━━━━━ MATERIAL SHOWN ━━━━━
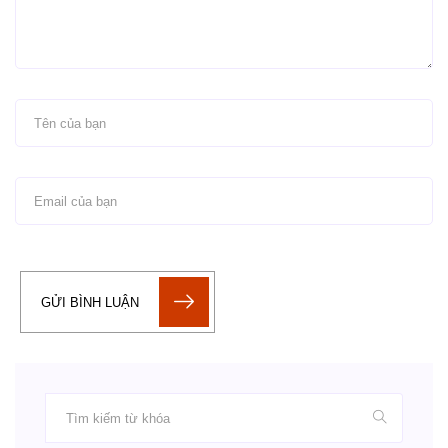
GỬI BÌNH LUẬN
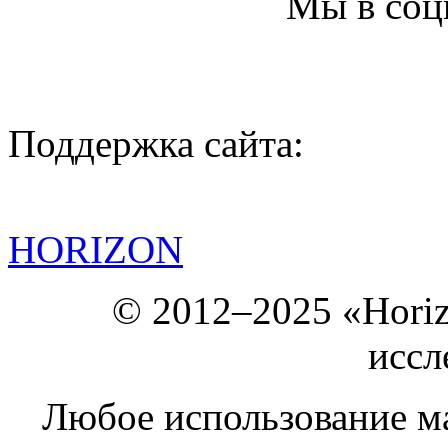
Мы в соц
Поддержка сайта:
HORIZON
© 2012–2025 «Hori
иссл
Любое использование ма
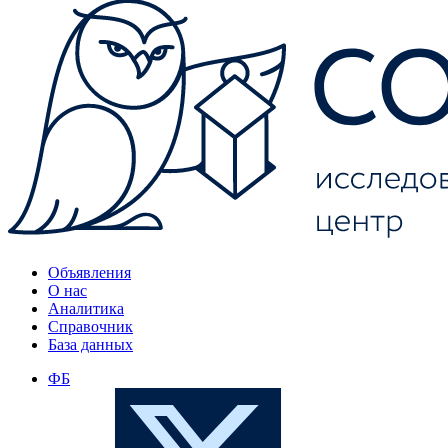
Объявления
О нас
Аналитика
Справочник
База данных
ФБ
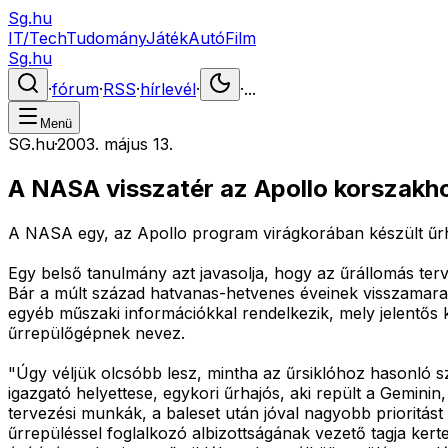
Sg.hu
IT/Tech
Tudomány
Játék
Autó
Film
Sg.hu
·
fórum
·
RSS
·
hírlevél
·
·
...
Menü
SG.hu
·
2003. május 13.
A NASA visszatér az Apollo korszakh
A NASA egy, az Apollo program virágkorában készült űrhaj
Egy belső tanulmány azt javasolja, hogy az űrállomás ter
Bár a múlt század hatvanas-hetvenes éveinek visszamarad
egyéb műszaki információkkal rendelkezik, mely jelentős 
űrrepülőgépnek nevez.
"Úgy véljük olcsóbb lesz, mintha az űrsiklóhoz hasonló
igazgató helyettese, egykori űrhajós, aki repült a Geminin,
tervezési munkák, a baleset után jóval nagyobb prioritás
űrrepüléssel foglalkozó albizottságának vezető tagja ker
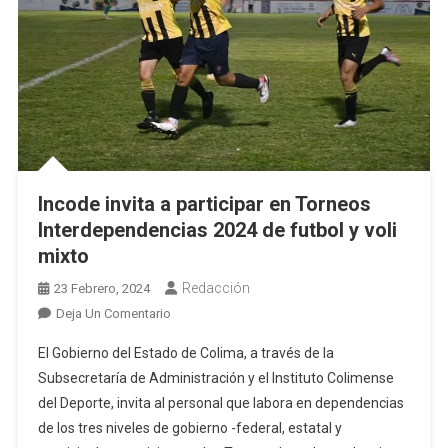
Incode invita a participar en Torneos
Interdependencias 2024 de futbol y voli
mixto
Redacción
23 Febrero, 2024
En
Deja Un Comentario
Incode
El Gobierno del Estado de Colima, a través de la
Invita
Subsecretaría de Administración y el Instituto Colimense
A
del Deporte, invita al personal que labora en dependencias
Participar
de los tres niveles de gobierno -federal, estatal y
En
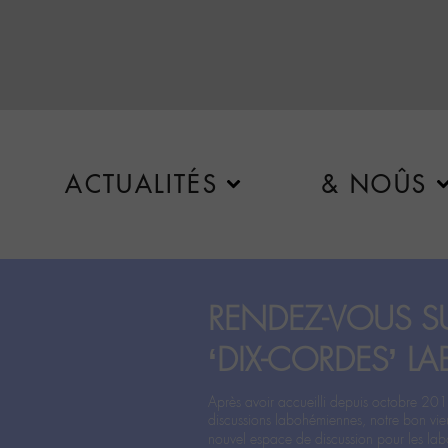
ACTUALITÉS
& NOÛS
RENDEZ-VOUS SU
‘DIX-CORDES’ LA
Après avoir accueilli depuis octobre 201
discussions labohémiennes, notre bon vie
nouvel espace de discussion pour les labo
━━━━━
PROBLEM →
Pictures are to be left out; repeat all the remaining data exactly.

SOLUTION FOR THIS EXERCISE →
GỬI BÌNH LUẬN
Мы в соц
Поддержка сайта:
HORIZON
© 2012–2025 «Hori
иссл
Любое использование ма
Объявления
О нас
Аналитика
Справочник
База данных
ФБ
Sg.hu
IT/Tech
Tudomány
Játék
Autó
Film
Sg.hu
·
fórum
·
RSS
·
hírlevél
·
·
...
Menü
SG.hu
·
2003. május 13.
A NASA visszatér az Apollo korszakh
A NASA egy, az Apollo program virágkorában készült űrhaj
Egy belső tanulmány azt javasolja, hogy az űrállomás ter
Bár a múlt század hatvanas-hetvenes éveinek visszamarad
egyéb műszaki információkkal rendelkezik, mely jelentős 
űrrepülőgépnek nevez.
"Úgy véljük olcsóbb lesz, mintha az űrsiklóhoz hasonló
igazgató helyettese, egykori űrhajós, aki repült a Geminin,
tervezési munkák, a baleset után jóval nagyobb prioritás
űrrepüléssel foglalkozó albizottságának vezető tagja ker
Incode invita a participar en Torneos
Interdependencias 2024 de futbol y voli
mixto
Redacción
23 Febrero, 2024
En
Deja Un Comentario
Incode
El Gobierno del Estado de Colima, a través de la
Invita
Subsecretaría de Administración y el Instituto Colimense
A
del Deporte, invita al personal que labora en dependencias
Participar
de los tres niveles de gobierno -federal, estatal y
En
ACTUALITÉS
& NOÛS
RENDEZ-VOUS SU
‘DIX-CORDES’ LA
Après avoir accueilli depuis octobre 201
discussions labohémiennes, notre bon vie
nouvel espace de discussion pour les labo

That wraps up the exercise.